I made a list after a year of turning of things I should have or needed when I first started turning which would have help me a lot including DVDs and YouTube vids.

Minimal tools for any Turning
1. 3/8" spindle gouge
2. ½" bowl gouge
3. ¼" parting tool
4. ¾" flat or round nose scraper

From Penn State Ind
http://www.pennstateind.com/store/DVD.html Free
http://www.pennstateind.com/store/PKBGDVD.html Good info
http://www.pennstateind.com/store/PKBGDVD2.html Good info
http://www.pennstateind.com/store/PK-BK05.html Great reading
http://www.pennstateind.com/store/LDC2MT.html Now this is a great tool I wish I had, it will work in the headstock and tailstock. Very nice.

From Woodturningz
http://woodturningz.com/Products/PTRIMKIT9.jpg
http://woodturningz.com/products/PKMSTS1.jpg
http://woodturningz.com/products/PKMWR.jpg
http://woodturningz.com/products/PKDISXX.jpg
http://woodturningz.com/products/PKDISPEN.jpg
http://woodturningz.com/Glue.aspx Should have 1 thin, 1 thick, 1 debonder, and 2- 12oz applicator
http://woodturningz.com/products/PKFINKIT2X.jpg
http://woodturningz.com/products/sp5roll.jpg Should start with one, however, in the future have 2 on hand.
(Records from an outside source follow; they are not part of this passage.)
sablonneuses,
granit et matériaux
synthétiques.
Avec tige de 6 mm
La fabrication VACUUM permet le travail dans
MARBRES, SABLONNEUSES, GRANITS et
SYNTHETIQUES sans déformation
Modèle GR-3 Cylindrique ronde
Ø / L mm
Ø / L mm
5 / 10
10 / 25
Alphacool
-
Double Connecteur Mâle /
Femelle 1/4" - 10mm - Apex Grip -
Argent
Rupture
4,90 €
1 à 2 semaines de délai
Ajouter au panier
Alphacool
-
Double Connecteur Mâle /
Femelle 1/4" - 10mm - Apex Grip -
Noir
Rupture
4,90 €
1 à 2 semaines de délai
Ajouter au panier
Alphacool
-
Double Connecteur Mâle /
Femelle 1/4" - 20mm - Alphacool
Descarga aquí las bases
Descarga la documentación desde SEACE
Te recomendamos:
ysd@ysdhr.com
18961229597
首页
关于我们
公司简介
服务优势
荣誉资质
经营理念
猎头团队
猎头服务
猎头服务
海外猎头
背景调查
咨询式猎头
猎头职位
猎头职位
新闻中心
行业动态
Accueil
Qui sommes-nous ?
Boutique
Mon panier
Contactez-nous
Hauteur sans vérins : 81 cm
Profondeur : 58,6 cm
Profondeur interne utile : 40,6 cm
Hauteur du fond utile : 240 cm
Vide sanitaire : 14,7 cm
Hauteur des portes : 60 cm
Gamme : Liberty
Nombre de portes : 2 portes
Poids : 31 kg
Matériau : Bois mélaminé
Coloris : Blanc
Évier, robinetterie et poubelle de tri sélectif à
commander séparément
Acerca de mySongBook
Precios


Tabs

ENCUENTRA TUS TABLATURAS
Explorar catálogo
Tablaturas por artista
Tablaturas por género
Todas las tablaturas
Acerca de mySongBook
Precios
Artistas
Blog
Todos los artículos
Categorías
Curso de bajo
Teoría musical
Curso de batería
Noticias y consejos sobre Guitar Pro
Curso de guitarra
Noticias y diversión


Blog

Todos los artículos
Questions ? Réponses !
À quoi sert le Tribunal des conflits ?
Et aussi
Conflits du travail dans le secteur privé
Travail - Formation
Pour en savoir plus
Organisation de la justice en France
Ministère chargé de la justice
These are all 7mm pen kits and use the same bit, however, not the same bushings so order 3 or each kind. That way when one gets worn out or just wrecked you will have a spare.

http://woodturningz.com/Slimline_Pen_Kits.aspx
http://woodturningz.com/Saturn_Pen_Kits.aspx
http://woodturningz.com/Comfort_Pen_Kits.aspx
This is optional if you have the other tool to press pens together
http://woodturningz.com/products/PENPRESSPREM.jpg

From Woodcraft
These drill bit sets are the same thing I hope to be getting. They have every bit that a pen kit would take and is great to have in the boxes so they are not lost or left laying around, which happens since it is bought in individually.
http://www.woodcraft.com/product/2081362/30392/woodriver-29-piece-fractional-inch-brad-point-drill-bit-index-set.aspx
http://www.woodcraft.com/product/2081362/30393/woodriver-25-piece-metric-brad-point-drill-bit-index-set.aspx
Woodcraft sells wonderful pens
http://www.woodcraft.com/Category/1002283/Pen-Kits.aspx

From Craft Supplies
By far the best woodturning videos I know of for beginners to intermediate.
http://www.woodturnerscatalog.com/store/Videos___Pen_Making___Turning_Pens_with_Kip_and_Rex___kip_rex_basics_vid?Args=
http://www.woodturnerscatalog.com/store/Videos___Projects___Woodturning_Projects_DVD_Volumes_1___2___rex_kip_combo?Args=
http://www.woodturnerscatalog.com/store/Videos___Projects___Woodturning_Projects_Volume_3_DVD___rex_kip_volume3?Args=
http://www.woodturnerscatalog.com/store/Videos___Projects___Woodturning_Projects_Volume_4_DVD___rex_kip_volume4?Args=
http://www.woodturnerscatalog.com/store/New_Products___Woodturning_Projects_Volume_5_DVD___rex_kip_volume5?Args=
http://www.woodturnerscatalog.com/store/Videos___Projects___Woodturning_Projects_Volume_6_DVD___rex_kip_volume6?Args=

I know it seems a lot, however, if I had all of this when I started it would have been much easier.

I will add more later


----------



## TerryDowning (Aug 8, 2012)

Yeah, wood turning is not a cheap hobby. The tooling, jigs, and fixtures often add up to more than what you paid for a lathe.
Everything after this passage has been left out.